Tally how many lines in this material contain the word "Răuceşti", and reply only with the count.

AVAILABLE RECORDS section start

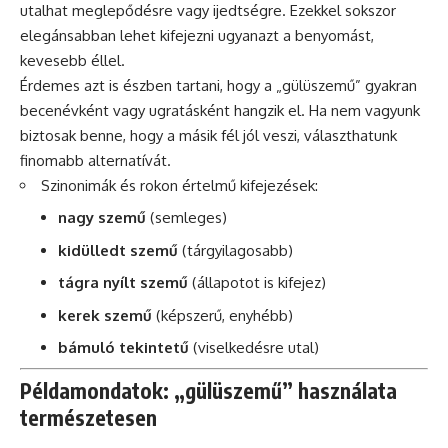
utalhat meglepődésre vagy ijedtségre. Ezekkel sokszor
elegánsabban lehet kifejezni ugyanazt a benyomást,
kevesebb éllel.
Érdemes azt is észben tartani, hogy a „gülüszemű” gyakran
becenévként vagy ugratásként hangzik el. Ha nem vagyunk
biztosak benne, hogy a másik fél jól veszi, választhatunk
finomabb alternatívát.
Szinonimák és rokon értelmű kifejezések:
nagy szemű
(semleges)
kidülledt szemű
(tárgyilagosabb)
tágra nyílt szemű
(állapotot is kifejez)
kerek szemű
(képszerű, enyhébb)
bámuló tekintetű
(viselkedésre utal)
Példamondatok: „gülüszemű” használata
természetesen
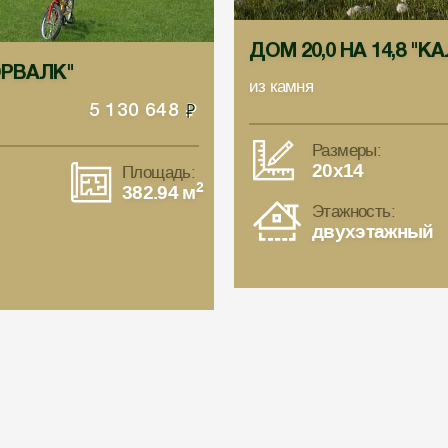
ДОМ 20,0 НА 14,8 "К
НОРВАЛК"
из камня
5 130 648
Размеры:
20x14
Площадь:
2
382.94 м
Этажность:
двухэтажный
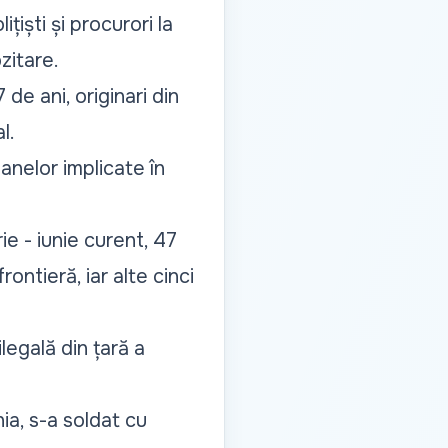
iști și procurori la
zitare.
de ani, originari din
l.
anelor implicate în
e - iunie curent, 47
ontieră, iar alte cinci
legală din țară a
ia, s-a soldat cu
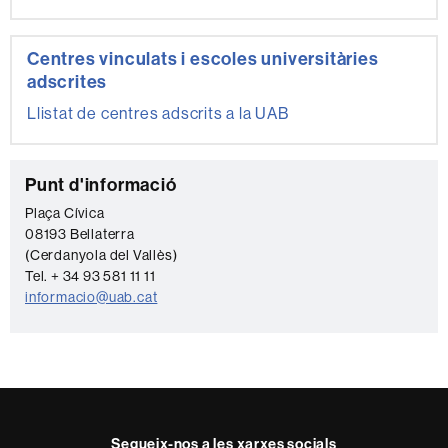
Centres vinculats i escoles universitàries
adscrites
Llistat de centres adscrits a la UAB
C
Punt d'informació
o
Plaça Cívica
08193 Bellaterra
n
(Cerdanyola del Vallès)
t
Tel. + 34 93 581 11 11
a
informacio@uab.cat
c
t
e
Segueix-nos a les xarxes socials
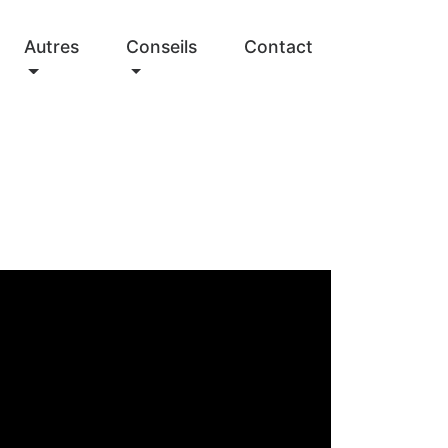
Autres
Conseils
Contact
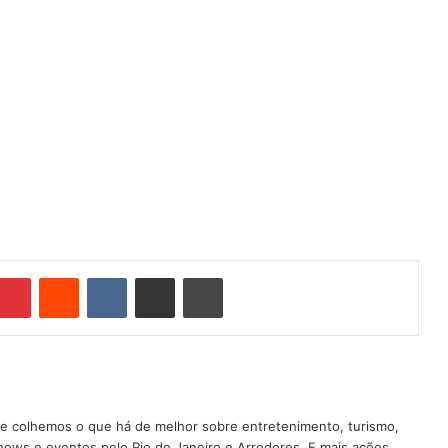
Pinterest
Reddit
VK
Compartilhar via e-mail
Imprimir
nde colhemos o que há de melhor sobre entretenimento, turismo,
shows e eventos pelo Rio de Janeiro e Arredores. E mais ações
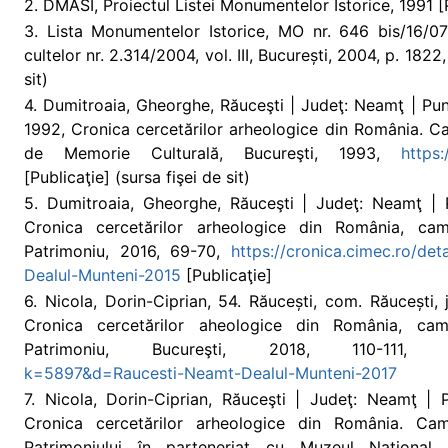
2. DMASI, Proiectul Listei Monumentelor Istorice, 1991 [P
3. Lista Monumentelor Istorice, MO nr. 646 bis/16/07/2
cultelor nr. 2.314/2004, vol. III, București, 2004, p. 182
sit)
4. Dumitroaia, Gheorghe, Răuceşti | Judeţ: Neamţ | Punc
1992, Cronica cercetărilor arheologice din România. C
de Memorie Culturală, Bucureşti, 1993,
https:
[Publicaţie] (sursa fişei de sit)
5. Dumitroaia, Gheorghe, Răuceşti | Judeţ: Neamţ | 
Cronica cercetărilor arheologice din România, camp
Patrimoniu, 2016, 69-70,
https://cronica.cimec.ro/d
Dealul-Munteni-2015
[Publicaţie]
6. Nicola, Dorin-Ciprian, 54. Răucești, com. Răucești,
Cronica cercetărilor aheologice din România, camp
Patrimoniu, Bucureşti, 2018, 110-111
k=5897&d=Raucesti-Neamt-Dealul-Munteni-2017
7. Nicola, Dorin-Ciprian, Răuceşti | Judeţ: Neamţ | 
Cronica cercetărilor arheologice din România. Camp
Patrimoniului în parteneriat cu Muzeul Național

AVAILABLE RECORDS section end

> [FINISHED TASK] 3